Prime Minister Benjamin Netanyahu has secured his largest-ever electoral victory over his rivals after the fourth attempt in two years to unseat him. Netanyahu’s Likud party is currently leading as the largest party, but neither he nor his rivals have enough seats to clinch a majority and end the country’s years-long political stalemate.
Israeli Exit polls show Netanyahu’s Likud receiving a strong 30 to 31 mandates. The tally is at least 12 seats higher than the next largest party: the left-wing Yesh Atid led by Yair Lapid. While official vote totals will only be completed in the coming days—with the potential to alter Knesset distributions by several seats—it’s clear that Netanyahu has emerged as the only viable candidate for prime minister.

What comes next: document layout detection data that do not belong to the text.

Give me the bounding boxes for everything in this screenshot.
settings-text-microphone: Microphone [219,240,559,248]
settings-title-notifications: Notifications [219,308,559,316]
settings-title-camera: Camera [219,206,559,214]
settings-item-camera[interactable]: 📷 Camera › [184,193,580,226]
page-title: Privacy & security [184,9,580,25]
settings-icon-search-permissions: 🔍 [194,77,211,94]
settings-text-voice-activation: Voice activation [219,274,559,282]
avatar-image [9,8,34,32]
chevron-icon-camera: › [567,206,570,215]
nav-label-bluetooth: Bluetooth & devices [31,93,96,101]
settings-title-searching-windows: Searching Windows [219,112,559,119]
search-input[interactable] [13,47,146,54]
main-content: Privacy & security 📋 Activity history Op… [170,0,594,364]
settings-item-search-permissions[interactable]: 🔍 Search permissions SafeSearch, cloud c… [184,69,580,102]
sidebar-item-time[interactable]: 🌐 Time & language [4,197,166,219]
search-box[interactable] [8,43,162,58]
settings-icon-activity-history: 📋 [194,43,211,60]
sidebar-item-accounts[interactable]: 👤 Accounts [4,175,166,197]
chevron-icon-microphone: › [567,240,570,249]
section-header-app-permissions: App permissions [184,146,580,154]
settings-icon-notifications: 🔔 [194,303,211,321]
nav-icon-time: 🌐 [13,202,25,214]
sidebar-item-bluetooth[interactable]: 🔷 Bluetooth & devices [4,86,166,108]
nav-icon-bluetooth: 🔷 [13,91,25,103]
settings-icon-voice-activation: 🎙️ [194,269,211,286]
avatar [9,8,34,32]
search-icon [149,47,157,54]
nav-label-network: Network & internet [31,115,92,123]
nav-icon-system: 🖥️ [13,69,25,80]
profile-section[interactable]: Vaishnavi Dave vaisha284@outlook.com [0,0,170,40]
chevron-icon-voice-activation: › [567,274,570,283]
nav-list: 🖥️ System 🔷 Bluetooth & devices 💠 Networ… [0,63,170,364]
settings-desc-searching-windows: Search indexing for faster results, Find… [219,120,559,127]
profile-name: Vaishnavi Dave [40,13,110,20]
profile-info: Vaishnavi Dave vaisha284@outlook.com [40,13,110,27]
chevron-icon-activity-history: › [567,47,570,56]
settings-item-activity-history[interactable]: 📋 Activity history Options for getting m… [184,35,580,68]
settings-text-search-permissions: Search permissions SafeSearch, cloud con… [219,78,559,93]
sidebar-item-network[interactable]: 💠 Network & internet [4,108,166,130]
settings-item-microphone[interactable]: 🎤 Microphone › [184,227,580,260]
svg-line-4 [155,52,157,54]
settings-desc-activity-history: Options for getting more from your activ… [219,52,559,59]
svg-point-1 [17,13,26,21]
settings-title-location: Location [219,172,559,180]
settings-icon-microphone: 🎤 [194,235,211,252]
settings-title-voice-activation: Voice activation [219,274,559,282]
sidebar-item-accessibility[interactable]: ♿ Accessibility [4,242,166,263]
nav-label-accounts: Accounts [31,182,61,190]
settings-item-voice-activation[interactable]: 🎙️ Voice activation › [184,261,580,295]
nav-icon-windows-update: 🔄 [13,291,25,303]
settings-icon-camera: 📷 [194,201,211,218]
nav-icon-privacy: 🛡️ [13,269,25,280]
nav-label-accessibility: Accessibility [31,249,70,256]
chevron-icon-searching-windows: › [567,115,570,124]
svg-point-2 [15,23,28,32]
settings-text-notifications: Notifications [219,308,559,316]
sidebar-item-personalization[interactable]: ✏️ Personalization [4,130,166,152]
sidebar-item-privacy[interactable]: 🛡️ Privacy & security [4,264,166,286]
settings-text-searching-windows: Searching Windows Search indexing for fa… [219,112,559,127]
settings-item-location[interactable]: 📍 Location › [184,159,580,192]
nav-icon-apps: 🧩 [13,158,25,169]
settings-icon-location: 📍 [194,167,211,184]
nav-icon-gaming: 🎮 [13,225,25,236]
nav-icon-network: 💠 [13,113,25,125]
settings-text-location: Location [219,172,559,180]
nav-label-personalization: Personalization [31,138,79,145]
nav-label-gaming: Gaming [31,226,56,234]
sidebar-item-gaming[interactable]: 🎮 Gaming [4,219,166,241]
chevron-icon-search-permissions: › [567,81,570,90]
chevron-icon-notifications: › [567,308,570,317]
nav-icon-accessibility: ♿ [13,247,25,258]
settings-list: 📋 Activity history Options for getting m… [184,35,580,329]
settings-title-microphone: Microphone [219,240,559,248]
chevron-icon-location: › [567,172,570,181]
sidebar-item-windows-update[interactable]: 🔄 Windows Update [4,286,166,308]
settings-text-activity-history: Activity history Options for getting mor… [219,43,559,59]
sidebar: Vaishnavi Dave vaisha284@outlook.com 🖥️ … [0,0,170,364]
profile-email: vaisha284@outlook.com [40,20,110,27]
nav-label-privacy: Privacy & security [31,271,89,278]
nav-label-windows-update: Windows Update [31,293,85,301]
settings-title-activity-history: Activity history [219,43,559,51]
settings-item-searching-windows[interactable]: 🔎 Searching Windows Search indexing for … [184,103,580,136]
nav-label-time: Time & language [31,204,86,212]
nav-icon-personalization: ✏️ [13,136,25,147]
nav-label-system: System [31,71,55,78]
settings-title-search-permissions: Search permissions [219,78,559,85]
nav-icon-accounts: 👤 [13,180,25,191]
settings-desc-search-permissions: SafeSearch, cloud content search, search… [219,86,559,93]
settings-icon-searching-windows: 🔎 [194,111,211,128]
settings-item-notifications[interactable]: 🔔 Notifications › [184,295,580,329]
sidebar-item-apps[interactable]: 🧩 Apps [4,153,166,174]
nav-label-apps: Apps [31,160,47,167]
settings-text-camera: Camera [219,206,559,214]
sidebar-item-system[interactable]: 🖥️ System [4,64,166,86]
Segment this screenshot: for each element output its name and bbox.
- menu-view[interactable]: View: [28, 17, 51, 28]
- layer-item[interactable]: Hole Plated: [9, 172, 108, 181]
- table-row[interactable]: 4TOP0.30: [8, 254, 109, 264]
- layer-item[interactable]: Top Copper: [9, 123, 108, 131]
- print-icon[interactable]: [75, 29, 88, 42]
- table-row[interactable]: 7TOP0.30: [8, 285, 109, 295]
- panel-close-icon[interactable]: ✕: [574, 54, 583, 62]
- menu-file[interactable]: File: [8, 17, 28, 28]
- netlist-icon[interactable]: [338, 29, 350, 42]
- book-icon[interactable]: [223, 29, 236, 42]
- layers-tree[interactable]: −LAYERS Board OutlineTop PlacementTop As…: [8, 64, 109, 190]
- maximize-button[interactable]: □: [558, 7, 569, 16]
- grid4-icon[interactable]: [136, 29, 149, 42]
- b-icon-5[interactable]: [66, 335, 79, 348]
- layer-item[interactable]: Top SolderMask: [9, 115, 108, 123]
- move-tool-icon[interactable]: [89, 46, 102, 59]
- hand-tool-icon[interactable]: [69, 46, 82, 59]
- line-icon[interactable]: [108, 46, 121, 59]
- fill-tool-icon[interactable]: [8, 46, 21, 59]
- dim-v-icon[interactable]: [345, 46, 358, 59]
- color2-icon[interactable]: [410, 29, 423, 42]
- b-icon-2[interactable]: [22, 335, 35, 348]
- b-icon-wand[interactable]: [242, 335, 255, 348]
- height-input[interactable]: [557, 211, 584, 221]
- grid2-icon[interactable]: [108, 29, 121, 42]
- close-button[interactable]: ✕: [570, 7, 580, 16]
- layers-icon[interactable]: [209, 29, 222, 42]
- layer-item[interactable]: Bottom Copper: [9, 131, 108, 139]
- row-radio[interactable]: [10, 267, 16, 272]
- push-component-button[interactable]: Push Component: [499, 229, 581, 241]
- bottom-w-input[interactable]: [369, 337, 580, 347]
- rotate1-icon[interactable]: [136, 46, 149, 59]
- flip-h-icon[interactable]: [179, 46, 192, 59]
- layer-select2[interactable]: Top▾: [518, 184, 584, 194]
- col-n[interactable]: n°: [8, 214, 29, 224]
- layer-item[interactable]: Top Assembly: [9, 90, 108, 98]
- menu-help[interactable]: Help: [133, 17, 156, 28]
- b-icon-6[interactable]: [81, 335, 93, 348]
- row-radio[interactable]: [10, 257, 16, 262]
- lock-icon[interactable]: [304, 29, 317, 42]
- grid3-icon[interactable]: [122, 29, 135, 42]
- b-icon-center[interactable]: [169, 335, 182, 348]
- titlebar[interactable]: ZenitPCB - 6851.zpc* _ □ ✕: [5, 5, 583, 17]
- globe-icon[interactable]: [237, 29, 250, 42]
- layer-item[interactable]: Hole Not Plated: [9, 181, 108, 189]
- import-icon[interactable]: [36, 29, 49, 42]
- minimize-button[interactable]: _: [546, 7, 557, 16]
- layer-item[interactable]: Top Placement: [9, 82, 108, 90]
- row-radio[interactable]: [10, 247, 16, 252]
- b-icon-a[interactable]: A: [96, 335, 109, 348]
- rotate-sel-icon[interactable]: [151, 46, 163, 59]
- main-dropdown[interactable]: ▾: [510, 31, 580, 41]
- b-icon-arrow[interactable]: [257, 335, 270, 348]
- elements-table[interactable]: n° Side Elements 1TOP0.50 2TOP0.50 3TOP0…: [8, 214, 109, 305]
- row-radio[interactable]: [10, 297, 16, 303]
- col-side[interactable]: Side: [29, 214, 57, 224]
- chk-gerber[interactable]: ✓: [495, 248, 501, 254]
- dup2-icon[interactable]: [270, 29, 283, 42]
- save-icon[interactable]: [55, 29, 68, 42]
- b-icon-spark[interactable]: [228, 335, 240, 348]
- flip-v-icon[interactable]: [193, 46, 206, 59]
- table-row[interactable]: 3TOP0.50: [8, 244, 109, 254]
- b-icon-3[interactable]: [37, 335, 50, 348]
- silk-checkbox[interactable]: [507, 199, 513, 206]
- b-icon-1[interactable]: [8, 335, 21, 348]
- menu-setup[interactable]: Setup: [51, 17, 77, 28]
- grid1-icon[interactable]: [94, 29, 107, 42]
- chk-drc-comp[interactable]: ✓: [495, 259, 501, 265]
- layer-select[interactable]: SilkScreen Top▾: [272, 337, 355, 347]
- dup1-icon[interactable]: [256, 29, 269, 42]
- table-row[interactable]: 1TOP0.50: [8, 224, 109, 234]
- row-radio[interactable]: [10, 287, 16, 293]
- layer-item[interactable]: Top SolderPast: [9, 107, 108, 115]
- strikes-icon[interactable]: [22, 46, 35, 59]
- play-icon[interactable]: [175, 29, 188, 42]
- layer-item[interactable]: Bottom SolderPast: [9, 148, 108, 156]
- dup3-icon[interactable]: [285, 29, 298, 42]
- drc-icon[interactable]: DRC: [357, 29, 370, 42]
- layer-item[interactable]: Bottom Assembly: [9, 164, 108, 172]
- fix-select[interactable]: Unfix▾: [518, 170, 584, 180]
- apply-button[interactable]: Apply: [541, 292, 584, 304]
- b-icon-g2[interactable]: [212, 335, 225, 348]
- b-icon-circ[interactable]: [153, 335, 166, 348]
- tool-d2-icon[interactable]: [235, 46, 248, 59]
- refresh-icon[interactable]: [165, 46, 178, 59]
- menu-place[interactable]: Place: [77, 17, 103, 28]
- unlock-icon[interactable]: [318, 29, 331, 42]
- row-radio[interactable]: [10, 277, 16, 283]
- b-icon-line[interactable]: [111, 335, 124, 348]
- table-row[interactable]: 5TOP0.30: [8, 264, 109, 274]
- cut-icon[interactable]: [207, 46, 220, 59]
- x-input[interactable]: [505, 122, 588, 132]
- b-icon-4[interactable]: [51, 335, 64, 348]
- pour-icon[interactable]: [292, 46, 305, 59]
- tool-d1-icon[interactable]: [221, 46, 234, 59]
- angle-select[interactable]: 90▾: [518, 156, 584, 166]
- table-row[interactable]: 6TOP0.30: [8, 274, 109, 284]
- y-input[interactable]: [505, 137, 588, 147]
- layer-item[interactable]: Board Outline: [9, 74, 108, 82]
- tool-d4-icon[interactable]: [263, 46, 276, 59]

In Israel, people do not vote for individuals but for parties to fill the 120-seat Knesset, or parliament. Sixty-one is the magic number of seats each party is aiming for to seize control of the government. But because no party has ever won a 61-seat majority on its own, parties must partner together to form government coalitions.
Netanyahu declared victory on Tuesday night and thanked Israel’s citizens, tweeting: “You gave a huge victory for the right and the Likud under my leadership. The Likud is ahead of the next largest party by a large margin.” He added that “it’s clear that most Israelis are right-wing, and want a strong, stable right-wing government.”
Exit polls currently point Netanyahu towards a narrow government of preferred right-wing and religious coalition partners. Yet as he has done repeatedly following previous campaigns, he may ultimately succeed to recruit parties—or members of parties—that campaigned against him to join into a new coalition.
The latest data show Netanyahu’s right-wing religious bloc with 59 seats, even with a potential partnership with Naftali Bennett’s right-wing Yamina party. Meanwhile, the parties that oppose Netanyahu have 56 seats.
The victory places Israel’s longest-serving prime minister in the driver’s seat—potentially for the next four years. With a majority right-wing coalition, Netanyahu can focus on rebooting the economy of a startup nation ravaged by coronavirus lockdowns. He has promised to reduce taxes and slash government bureaucracy, policies traditionally opposed by Israel’s left-wing.
Netanyahu pleaded with his political rivals early Wednesday to put aside their differences and partner with him to avoid a fifth election later this year. The embattled prime minister said he will be “talking with all MKs” who might be willing to help him form a stable government.
“I stretch out my hand to all MKs who believe in this path,” he said. “I don’t rule anybody out. I expect all who believe in our principles to act in a similar fashion. Join us in this government.”